#P10818. Recovering the Seed
Recovering the Seed
Recovering the Seed
Professor Pang used a xor‐shift random generator to shuffle the team numbers from 1 to n. His program works as follows. Let x be a 64‐bit unsigned integer seed. The function rand()
is defined as
\[ x \mathrel{{\oplus}=} (x \ll 13), \quad x \mathrel{{\oplus}=} (x \gg 7), \quad x \mathrel{{\oplus}=} (x \ll 17), \quad \text{and then } rand() = x. \]

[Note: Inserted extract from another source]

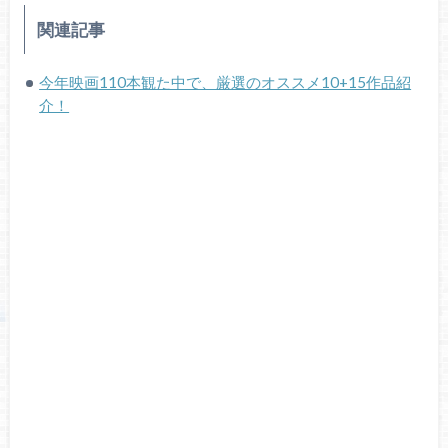
関連記事
今年映画110本観た中で、厳選のオススメ10+15作品紹
介！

The program then initializes an array a with a[i] = i
for i from 1 to n, and for each i it performs the swap
[ a[i] \leftrightarrow a[ (rand() \bmod i) + 1 ]. ]
After the shuffle the program prints the resulting permutation. One day Professor Pang forgot the seed x he used. Given the printed permutation and n, your task is to recover the original seed x.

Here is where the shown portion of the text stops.